Yet, I do find myself longing for change.
For bright yellows, greens and reds. For foraging trips to the coastal countryside, hunting for bruscandoli (wild hop shoots) to use in risottos and frittatas. For Spring feasts of lemon curd tarts and baby artichokes sliced thin and raw.
Easter is a mere stone’s throw away, which means that asparagus and artichokes will be here soon. Focaccia1 will join us, too—though not the one you're probably familiar with. I'm talking about the typical sweet Easter bread of Venice and the Veneto: a round loaf of leavened dough that’s delicate, almost humble. A far cry from buttery, sugary colomba or its rich Christmas cousins, panettone and pandoro.
Focaccia comes with a soft, yellow, airy crumb, a crunchy glaze of toasted almonds and pearl sugar, and a faint memory of oranges and Marsala wine. Despite the simplicity of the resulting cake, “fugassa” is a bit of a project (lots of kneading and many, long leavening intervals). A classic example of that peculiar category of sweet treats that “no-one-makes-at-home-because-it’s-simply-too-much-work-to-bake-yourself.”
Nonetheless, Anna, my mother-in-law, has firmly decided that this year no store-bought focaccia will grace our table. Only homemade. And so be it! She’s been experimenting with different recipes, with mixed results. It’s going to be fun to taste test her creation on Easter Sunday. Of course, I will report back.
And now, on to the HAPPY NEWS…
BUNS BUNS BUNS (IN THE OVEN)
I am very pleased to announce that a tiny Italian bun is in the oven at casa Fogarizzu-Carossino. It’s not Easter focaccia, it is way better!
We are beyond happy and excited to become new parents, in fact we’ve been waiting for this moment for a looong time. The baby is healthy and will be with us this September, a sweet girl with a mix of Venetian, Sardinian, Ligurian and Calabrian-Greek roots.2
I cannot wait for you all to e-meet her.
Now you might begin to understand why I skipped last month’s newsletter (Apologies!!). The past weeks have been a whirlwind of emotions, doctor’s appointments and tests, with very little time for anything else but family (and nausea, and rest, and all the “joys” of early pregnancy).
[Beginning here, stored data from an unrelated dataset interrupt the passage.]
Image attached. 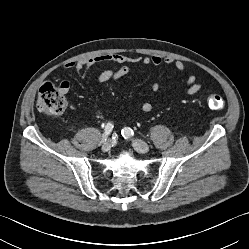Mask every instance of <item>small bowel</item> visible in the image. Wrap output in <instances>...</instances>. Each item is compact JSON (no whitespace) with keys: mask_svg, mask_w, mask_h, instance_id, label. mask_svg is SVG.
<instances>
[{"mask_svg":"<svg viewBox=\"0 0 249 249\" xmlns=\"http://www.w3.org/2000/svg\"><path fill=\"white\" fill-rule=\"evenodd\" d=\"M114 62L121 65L118 69L107 68L101 71L97 76V81L99 83L108 82L110 80L120 79L131 71V65L139 64L142 66H161V65H170L178 73H185L186 65L183 61L173 59V58H162L157 55L152 56H142L135 55L129 56L121 53L111 52L104 53L101 55L80 59L78 61H71L65 64L64 68L67 70H74L79 76L84 77L90 68L100 64H106ZM61 90L66 94L69 91L70 84L67 81H63L60 84ZM185 91L184 93L187 96H192L197 94L202 90L203 85L197 81L196 74H189L184 82ZM151 90L153 92H158L160 90L159 83L155 82L151 85ZM159 107V104L154 102H145L141 104L140 110L143 112H150L153 109Z\"/></svg>","mask_w":249,"mask_h":249,"instance_id":"c3829d8e","label":"small bowel"}]
</instances>
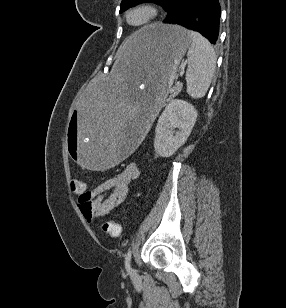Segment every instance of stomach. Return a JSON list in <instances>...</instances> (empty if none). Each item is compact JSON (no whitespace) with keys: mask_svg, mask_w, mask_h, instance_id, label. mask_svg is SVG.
Returning a JSON list of instances; mask_svg holds the SVG:
<instances>
[{"mask_svg":"<svg viewBox=\"0 0 286 308\" xmlns=\"http://www.w3.org/2000/svg\"><path fill=\"white\" fill-rule=\"evenodd\" d=\"M136 33L120 44L108 81H96L71 112L66 149L76 168H117L135 153L192 43L179 25L155 23Z\"/></svg>","mask_w":286,"mask_h":308,"instance_id":"1","label":"stomach"}]
</instances>
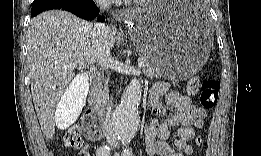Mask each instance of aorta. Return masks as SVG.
I'll return each mask as SVG.
<instances>
[{"label":"aorta","mask_w":261,"mask_h":156,"mask_svg":"<svg viewBox=\"0 0 261 156\" xmlns=\"http://www.w3.org/2000/svg\"><path fill=\"white\" fill-rule=\"evenodd\" d=\"M141 83L133 78L124 92L120 104L112 115L115 134L123 142L130 141L139 128V104L141 101Z\"/></svg>","instance_id":"762f6f07"}]
</instances>
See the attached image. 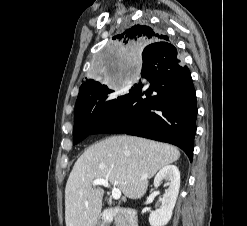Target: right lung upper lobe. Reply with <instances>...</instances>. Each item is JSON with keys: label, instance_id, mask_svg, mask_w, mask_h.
<instances>
[{"label": "right lung upper lobe", "instance_id": "cb5924a9", "mask_svg": "<svg viewBox=\"0 0 247 226\" xmlns=\"http://www.w3.org/2000/svg\"><path fill=\"white\" fill-rule=\"evenodd\" d=\"M119 39L123 44H153L158 42H168L169 37L162 32L153 29L148 25H133L127 27L119 35L113 37ZM99 85V82L93 79H87L81 86L77 100L86 96Z\"/></svg>", "mask_w": 247, "mask_h": 226}]
</instances>
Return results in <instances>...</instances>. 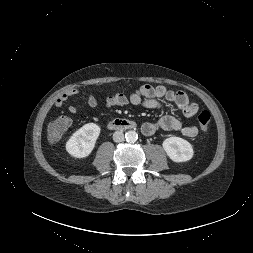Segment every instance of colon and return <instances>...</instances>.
<instances>
[{"mask_svg":"<svg viewBox=\"0 0 253 253\" xmlns=\"http://www.w3.org/2000/svg\"><path fill=\"white\" fill-rule=\"evenodd\" d=\"M197 120L199 122V125L201 129L204 132H207L210 125L211 120V114L208 110H202L198 116ZM71 120L67 116H60L56 119H54L48 127V137L51 142L58 141L64 133L68 130L70 127Z\"/></svg>","mask_w":253,"mask_h":253,"instance_id":"5ec220e1","label":"colon"}]
</instances>
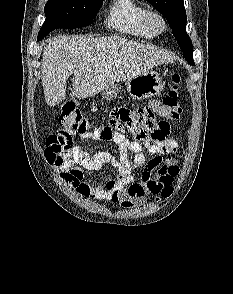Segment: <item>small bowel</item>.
<instances>
[{"label":"small bowel","instance_id":"small-bowel-1","mask_svg":"<svg viewBox=\"0 0 233 294\" xmlns=\"http://www.w3.org/2000/svg\"><path fill=\"white\" fill-rule=\"evenodd\" d=\"M141 108H116L111 113L114 121H107L106 128L98 127L83 135L111 141L119 146L120 156H112L103 149H74L68 158L48 159L46 156L54 135L46 140L45 156L60 173V179L85 198L107 201L124 208L143 204L149 195H157L164 188H171L179 172L176 159L169 157L178 150V143L169 137L170 120H163L161 110L141 104ZM128 128V129H125ZM130 134V140L121 131ZM142 141V144L139 142ZM145 154H156L146 161ZM131 157V158H130ZM117 168V174L101 185L88 183L85 171L99 170L104 165ZM143 167L141 181L133 179L132 170Z\"/></svg>","mask_w":233,"mask_h":294}]
</instances>
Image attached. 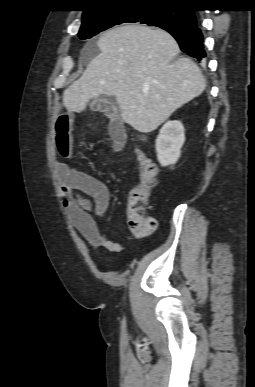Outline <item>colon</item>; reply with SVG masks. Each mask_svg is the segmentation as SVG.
<instances>
[{
    "mask_svg": "<svg viewBox=\"0 0 255 387\" xmlns=\"http://www.w3.org/2000/svg\"><path fill=\"white\" fill-rule=\"evenodd\" d=\"M134 151L139 163L140 182L128 194L126 214L132 232L145 237L152 234L157 227L156 220L146 214L147 203L157 184V167L144 151L139 148Z\"/></svg>",
    "mask_w": 255,
    "mask_h": 387,
    "instance_id": "obj_1",
    "label": "colon"
}]
</instances>
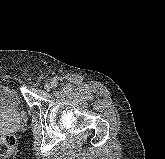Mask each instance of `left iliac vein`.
<instances>
[{"mask_svg":"<svg viewBox=\"0 0 165 159\" xmlns=\"http://www.w3.org/2000/svg\"><path fill=\"white\" fill-rule=\"evenodd\" d=\"M44 87H45L46 91L51 90L52 88H54L53 87V82H47Z\"/></svg>","mask_w":165,"mask_h":159,"instance_id":"1","label":"left iliac vein"}]
</instances>
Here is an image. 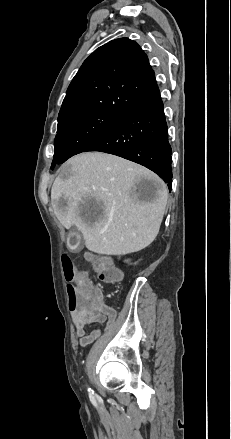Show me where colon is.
Segmentation results:
<instances>
[{
    "label": "colon",
    "instance_id": "colon-1",
    "mask_svg": "<svg viewBox=\"0 0 231 439\" xmlns=\"http://www.w3.org/2000/svg\"><path fill=\"white\" fill-rule=\"evenodd\" d=\"M88 260L91 262L93 269L98 274L101 281L106 283H114L120 280V271L112 265L110 260L104 256H99L95 254H88ZM63 271L68 282L67 290L69 297V312L78 313L79 309L82 308V301L84 299L83 294L75 293V286L72 284L73 281L77 283H82L89 290V302H85V307H90L97 301L98 292L100 289L93 287L89 280L88 274H76L75 267L69 256L64 255L62 257ZM91 303V304H90Z\"/></svg>",
    "mask_w": 231,
    "mask_h": 439
}]
</instances>
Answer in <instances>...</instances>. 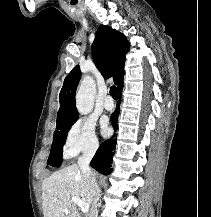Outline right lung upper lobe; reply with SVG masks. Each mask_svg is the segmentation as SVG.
<instances>
[{"label":"right lung upper lobe","instance_id":"cb5924a9","mask_svg":"<svg viewBox=\"0 0 211 217\" xmlns=\"http://www.w3.org/2000/svg\"><path fill=\"white\" fill-rule=\"evenodd\" d=\"M128 51L129 42L122 33L105 25L99 26L92 44V57L103 77H114L118 89L123 87L125 54ZM80 77V68L76 66L64 80L59 95L57 127L78 119L75 92Z\"/></svg>","mask_w":211,"mask_h":217}]
</instances>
As we enter a new season of life, I feel extremely lucky to have you here. As one of you texted me the other day, “That baby is going to have so many honorary grandmas and aunts all over the world!!”. Which feels like a huge, love-filled blessing.
That’s all from me for now. I’ll be back with you in April with the free monthly post. In the meantime, paid supporters can expect a special gift, baked fresh on Easter Sunday 👀
Until next time,
Sinù xx
About Me
My name is Sinù Fogarizzu and I’m a vegetarian food & travel writer from the mainland of Venice, Italy. In 2021, I launched Dash of Prosecco, a Substack newsletter about learning to cook and Venetian cuisine, that has now expanded into slow and sustainable travel. With the new “Slow Venice” column I hope to open up a space for dialogue on ways we can all contribute to a healthier tourism model for the floating city.
Browse my archive and recommended newsletters and come find me on Instagram & Twitter.
The term "focaccia" might be confusing for some. It generally refers to the classic, flat, and soft savory bread that is enriched with plenty of olive oil and can include optional toppings such as olives, onions, cherry tomatoes, and potatoes, among others. This type of focaccia, with its variations, originates from Liguria and a few other regions. However, the term is often applied to certain local bread-like bakes, whether sweet or savory, that tends to remain flat rather than puff up in the oven like, for instance, a nice round sourdough loaf. For example, a tall and proud panettone or pandoro would hardly be described as a focaccia. On the other hand, the Venetian fugassa is characterized by a larger diameter and, usually, a lower rise. Keep in mind, this is not a scientific or etymological explanation. However, I believe it provides a bit more clarity on how the term "focaccia" is used throughout Italy.
Regional provenance is a big thing for Italians! Each region is a bit of a country in its own right, with their dialects and inflections, typical cuisine, culture and lore. Both my partner and I were born in the Veneto but our roots are mixed, and so are our culinary habits. Do you find a similar celebration of local heritage and distinct regional identities in your own country?
Beautiful news! Congratulations Sinù. So happy for you!
I also loved all the moody foggy photos in this post and all the delicious buns and breads. Yum.